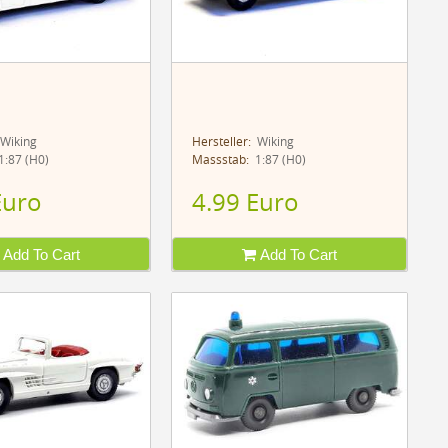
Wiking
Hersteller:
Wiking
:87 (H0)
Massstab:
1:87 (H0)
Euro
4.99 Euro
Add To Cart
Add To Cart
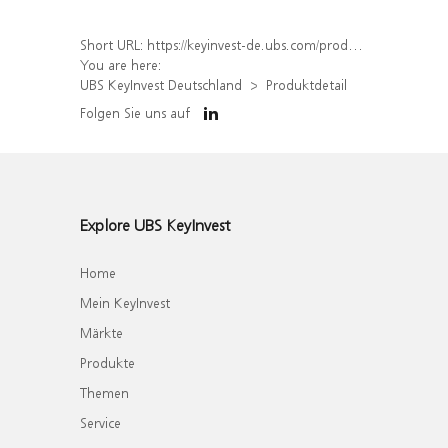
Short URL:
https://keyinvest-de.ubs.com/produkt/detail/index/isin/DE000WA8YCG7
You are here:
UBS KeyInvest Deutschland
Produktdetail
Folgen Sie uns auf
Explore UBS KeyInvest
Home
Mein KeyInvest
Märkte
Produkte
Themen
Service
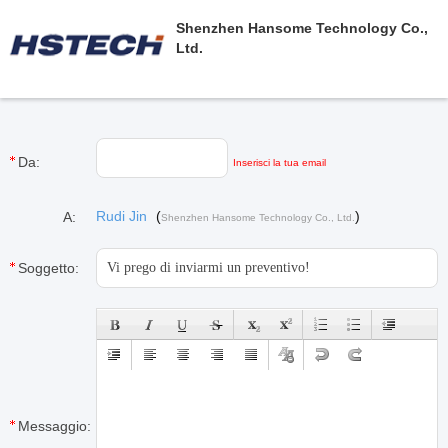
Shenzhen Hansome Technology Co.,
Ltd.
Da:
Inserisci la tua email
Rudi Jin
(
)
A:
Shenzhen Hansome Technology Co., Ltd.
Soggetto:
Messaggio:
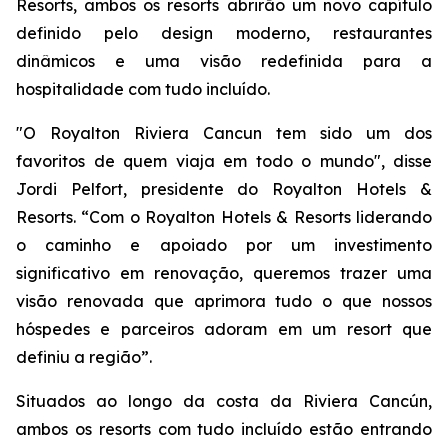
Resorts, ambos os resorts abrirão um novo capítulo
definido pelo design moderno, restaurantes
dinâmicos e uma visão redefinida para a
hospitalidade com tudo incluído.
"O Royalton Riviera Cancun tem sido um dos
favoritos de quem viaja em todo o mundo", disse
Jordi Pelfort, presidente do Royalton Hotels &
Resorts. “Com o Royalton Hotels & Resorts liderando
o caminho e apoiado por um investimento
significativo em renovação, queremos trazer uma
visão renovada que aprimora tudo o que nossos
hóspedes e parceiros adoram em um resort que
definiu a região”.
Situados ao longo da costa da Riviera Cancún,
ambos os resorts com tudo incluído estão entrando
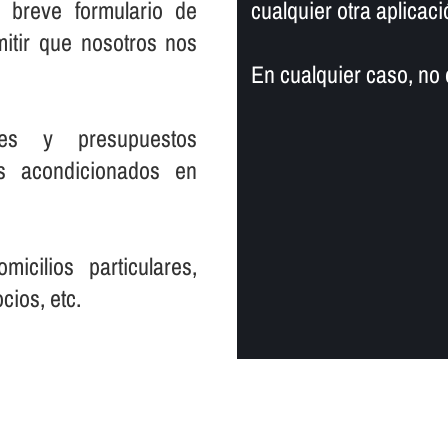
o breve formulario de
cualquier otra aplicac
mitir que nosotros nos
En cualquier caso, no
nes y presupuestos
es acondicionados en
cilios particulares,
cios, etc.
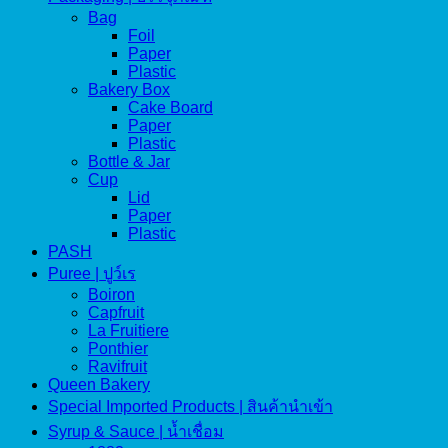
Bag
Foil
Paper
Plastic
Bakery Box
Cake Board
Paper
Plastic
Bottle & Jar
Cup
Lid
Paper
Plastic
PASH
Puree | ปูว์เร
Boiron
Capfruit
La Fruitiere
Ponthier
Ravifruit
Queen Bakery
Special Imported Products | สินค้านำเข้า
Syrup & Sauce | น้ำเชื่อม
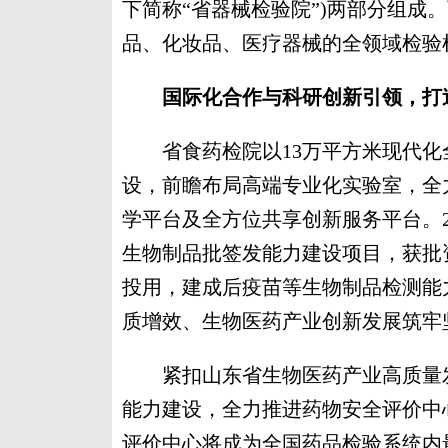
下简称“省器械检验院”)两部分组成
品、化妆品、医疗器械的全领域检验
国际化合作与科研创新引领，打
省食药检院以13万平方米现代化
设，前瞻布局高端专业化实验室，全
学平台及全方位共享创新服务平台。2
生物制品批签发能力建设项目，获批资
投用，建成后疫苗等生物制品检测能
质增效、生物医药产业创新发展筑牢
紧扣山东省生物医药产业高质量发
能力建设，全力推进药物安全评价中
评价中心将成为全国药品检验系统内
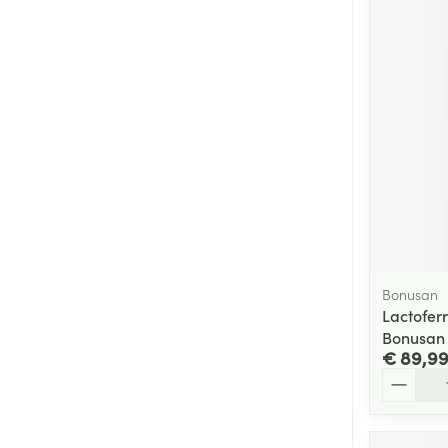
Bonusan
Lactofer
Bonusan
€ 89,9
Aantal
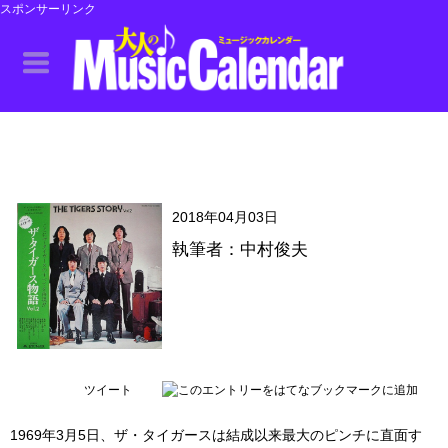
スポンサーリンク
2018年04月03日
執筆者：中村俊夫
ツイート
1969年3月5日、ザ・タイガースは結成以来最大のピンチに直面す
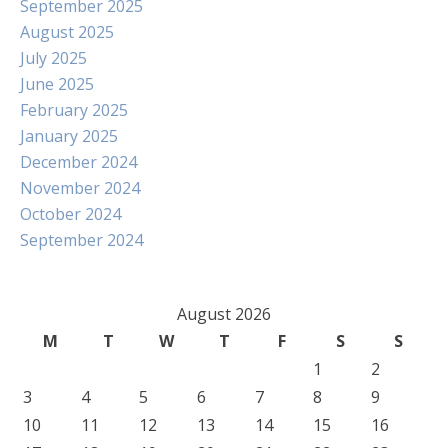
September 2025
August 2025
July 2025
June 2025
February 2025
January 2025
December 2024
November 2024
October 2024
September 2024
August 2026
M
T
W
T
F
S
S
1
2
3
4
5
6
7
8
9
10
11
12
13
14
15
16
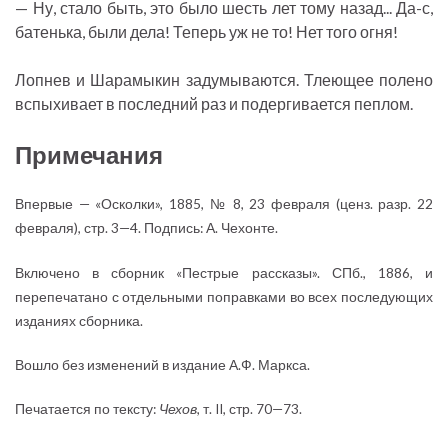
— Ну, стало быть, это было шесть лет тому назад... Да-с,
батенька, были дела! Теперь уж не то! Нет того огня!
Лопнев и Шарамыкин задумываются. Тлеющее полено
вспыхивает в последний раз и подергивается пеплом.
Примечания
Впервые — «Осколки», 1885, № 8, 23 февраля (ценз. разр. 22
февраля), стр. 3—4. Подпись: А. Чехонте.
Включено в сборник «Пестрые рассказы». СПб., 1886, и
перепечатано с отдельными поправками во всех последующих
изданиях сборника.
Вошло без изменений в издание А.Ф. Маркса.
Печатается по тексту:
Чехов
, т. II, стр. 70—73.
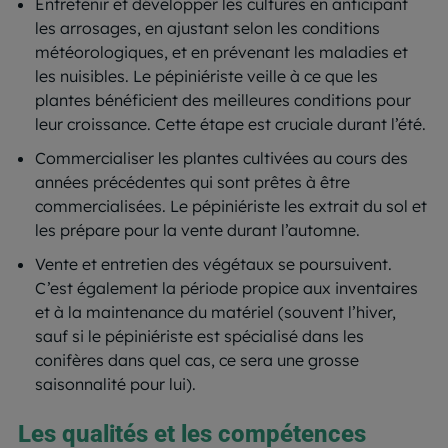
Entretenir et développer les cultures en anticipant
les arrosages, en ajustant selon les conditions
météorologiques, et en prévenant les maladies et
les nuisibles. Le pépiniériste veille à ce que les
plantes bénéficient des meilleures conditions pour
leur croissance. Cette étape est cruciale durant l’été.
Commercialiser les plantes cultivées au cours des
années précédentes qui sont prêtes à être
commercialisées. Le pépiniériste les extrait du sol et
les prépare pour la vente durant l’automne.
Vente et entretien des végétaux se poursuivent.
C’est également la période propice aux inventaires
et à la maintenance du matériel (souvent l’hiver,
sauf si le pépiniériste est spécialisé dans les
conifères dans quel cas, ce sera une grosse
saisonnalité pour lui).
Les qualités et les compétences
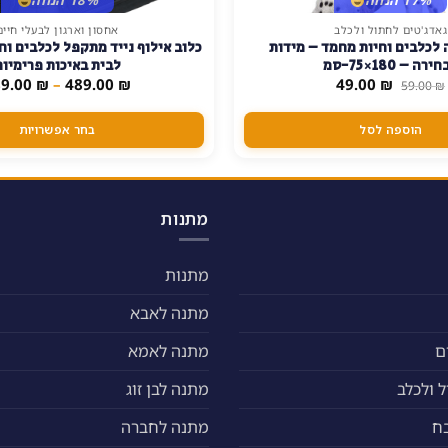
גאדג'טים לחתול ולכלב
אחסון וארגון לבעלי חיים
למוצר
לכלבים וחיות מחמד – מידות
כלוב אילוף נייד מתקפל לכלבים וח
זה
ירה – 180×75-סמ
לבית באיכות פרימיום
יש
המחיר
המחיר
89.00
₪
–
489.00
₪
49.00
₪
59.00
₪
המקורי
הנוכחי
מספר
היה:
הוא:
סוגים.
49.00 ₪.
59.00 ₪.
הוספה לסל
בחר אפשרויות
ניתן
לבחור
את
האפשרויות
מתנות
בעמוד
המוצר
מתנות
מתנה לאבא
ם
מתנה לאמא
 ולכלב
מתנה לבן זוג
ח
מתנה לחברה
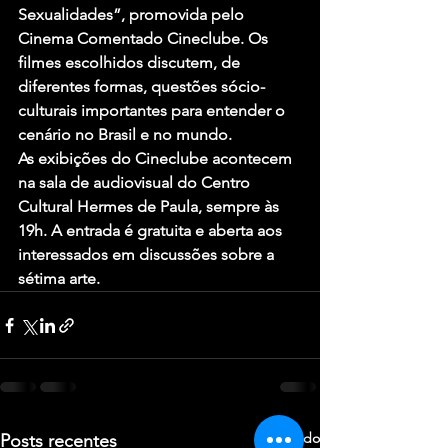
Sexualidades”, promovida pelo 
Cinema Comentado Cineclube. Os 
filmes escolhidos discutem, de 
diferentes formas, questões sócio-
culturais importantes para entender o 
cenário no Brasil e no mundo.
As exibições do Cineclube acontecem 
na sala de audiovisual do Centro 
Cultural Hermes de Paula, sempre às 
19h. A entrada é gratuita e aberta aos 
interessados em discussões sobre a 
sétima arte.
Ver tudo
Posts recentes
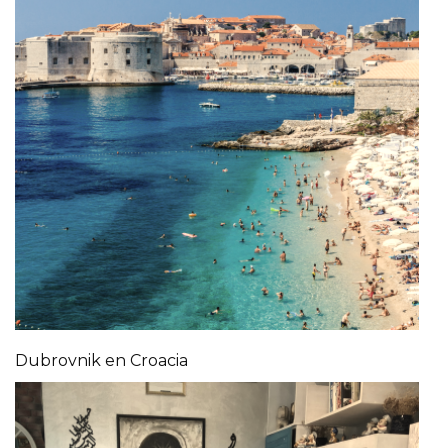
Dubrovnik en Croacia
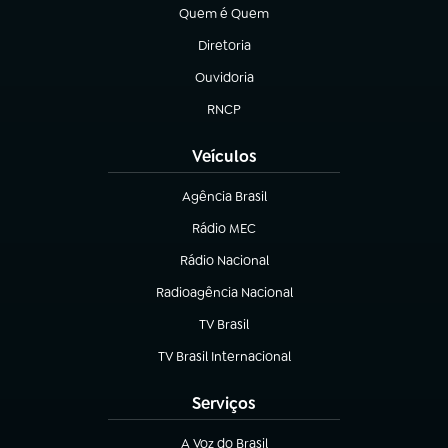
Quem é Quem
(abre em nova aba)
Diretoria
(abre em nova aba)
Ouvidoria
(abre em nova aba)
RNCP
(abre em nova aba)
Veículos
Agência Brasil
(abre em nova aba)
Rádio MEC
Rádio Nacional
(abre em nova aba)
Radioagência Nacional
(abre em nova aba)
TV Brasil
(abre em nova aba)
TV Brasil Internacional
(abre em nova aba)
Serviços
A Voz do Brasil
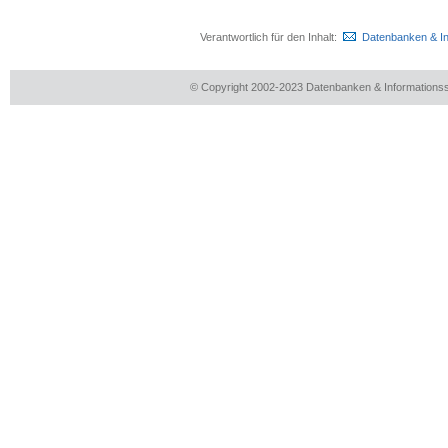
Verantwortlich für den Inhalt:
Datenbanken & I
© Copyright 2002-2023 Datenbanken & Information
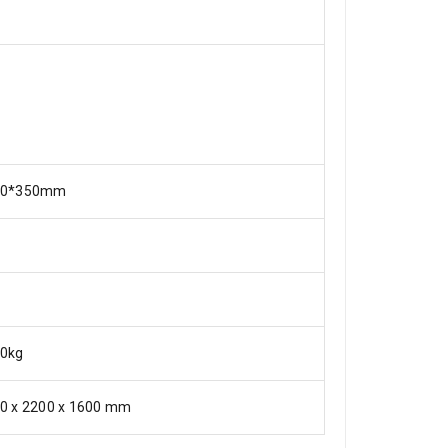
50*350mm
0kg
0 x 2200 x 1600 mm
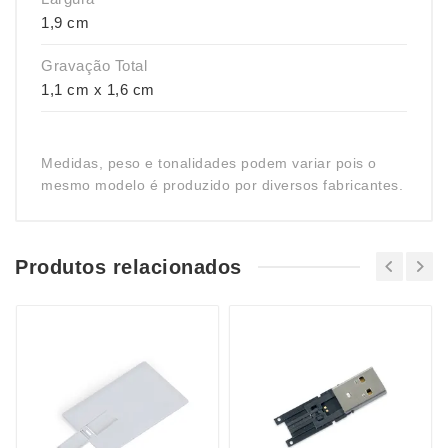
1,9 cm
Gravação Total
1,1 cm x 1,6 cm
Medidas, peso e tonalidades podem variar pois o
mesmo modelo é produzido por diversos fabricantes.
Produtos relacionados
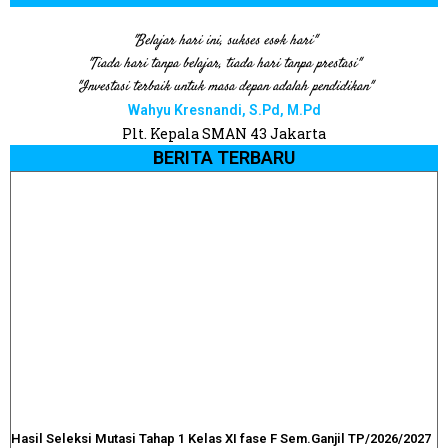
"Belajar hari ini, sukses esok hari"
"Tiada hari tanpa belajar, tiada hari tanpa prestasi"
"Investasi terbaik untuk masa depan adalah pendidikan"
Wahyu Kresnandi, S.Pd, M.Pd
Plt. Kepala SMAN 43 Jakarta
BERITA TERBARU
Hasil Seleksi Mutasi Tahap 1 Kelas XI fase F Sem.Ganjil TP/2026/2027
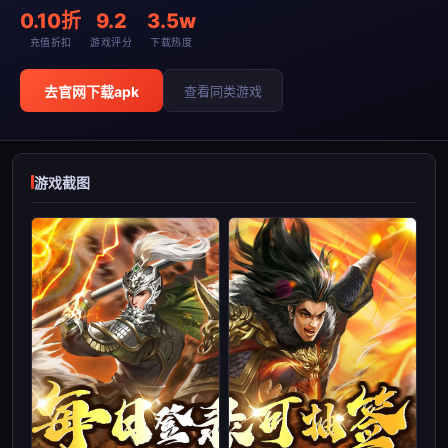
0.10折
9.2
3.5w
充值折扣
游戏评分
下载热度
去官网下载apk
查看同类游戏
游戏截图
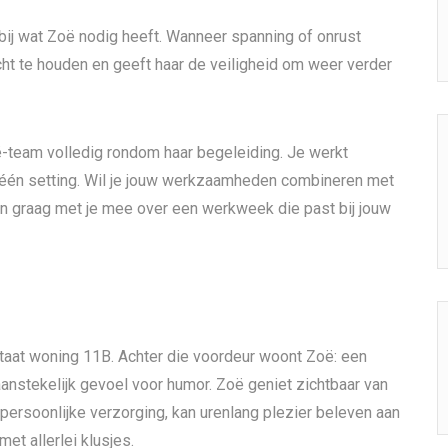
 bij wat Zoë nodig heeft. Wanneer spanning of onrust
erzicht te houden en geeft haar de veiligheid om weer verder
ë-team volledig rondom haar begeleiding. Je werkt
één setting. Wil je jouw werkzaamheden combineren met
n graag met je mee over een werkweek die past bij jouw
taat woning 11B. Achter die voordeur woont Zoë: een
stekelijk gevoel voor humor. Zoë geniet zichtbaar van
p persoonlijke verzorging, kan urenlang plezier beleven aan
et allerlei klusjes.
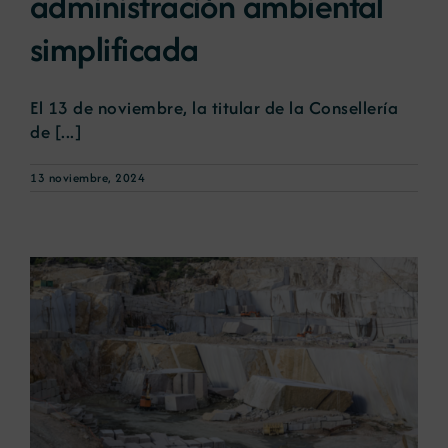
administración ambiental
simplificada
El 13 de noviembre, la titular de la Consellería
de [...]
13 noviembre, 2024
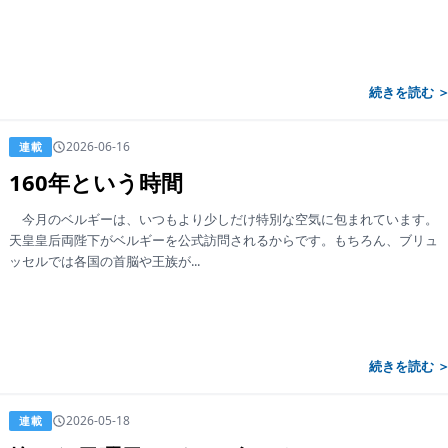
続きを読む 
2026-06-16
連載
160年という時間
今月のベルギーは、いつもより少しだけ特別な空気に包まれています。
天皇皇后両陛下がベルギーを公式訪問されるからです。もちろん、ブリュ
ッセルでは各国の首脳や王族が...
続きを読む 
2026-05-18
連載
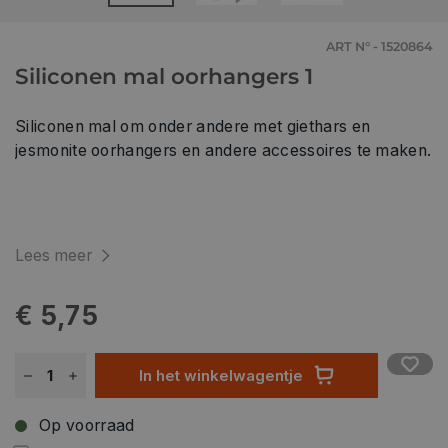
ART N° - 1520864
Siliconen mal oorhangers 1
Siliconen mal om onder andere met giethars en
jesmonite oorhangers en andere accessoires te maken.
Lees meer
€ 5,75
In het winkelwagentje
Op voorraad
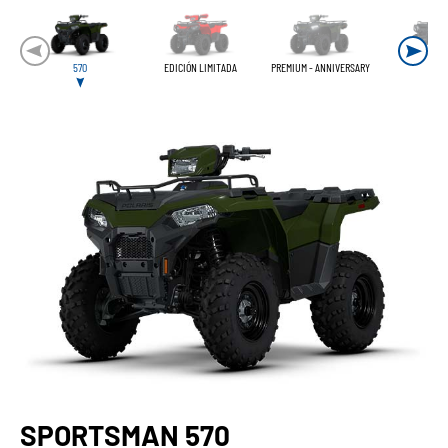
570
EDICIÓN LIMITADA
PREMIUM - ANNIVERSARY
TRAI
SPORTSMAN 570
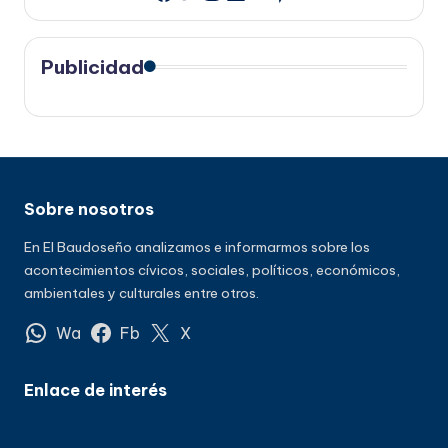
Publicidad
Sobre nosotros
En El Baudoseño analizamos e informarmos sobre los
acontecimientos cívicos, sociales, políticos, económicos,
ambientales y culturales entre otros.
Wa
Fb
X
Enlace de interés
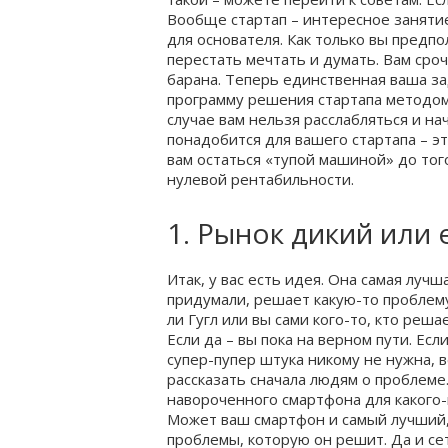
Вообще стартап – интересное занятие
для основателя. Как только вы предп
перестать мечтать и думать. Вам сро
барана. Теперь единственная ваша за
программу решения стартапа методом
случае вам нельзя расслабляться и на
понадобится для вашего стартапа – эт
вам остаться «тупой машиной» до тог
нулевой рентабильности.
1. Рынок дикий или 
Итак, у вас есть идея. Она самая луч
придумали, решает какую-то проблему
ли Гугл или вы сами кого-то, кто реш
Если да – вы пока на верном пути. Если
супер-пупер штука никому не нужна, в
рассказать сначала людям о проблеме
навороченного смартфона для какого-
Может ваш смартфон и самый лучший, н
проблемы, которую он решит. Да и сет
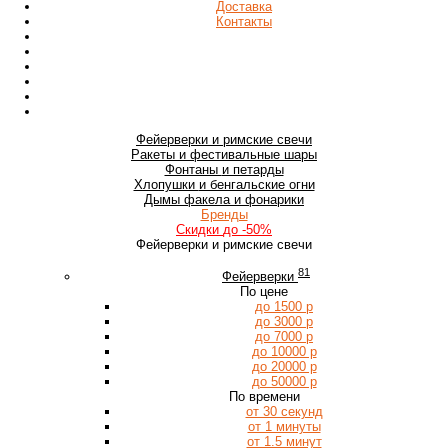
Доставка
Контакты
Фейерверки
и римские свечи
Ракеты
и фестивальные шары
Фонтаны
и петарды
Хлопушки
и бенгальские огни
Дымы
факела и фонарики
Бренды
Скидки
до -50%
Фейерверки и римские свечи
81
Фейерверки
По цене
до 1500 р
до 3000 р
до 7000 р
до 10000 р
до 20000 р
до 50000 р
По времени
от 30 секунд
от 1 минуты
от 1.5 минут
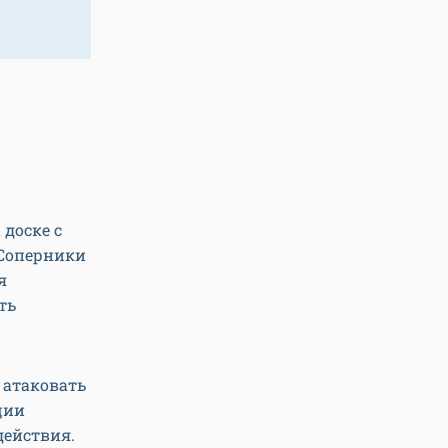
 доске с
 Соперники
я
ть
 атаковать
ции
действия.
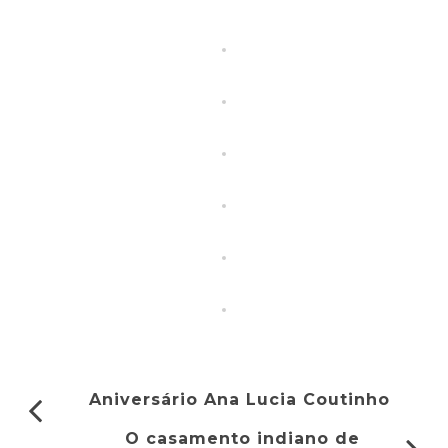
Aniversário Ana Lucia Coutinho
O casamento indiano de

PROBLEM REQUIREMENTS:
Return exactly the lines that appear in the data above between the line containing "Вошло без изменений в издание А.Ф. Маркса." and the line containing "leur croissance. Cette", both of which are included, and leave the pictures out.

ANSWER FOR THIS EXERCISE:
Вошло без изменений в издание А.Ф. Маркса.
Печатается по тексту:
Чехов
, т. II, стр. 70—73.
Entretenir et développer les cultures en anticipant
les arrosages, en ajustant selon les conditions
météorologiques, et en prévenant les maladies et
les nuisibles. Le pépiniériste veille à ce que les
plantes bénéficient des meilleures conditions pour
leur croissance. Cette étape est cruciale durant l’été.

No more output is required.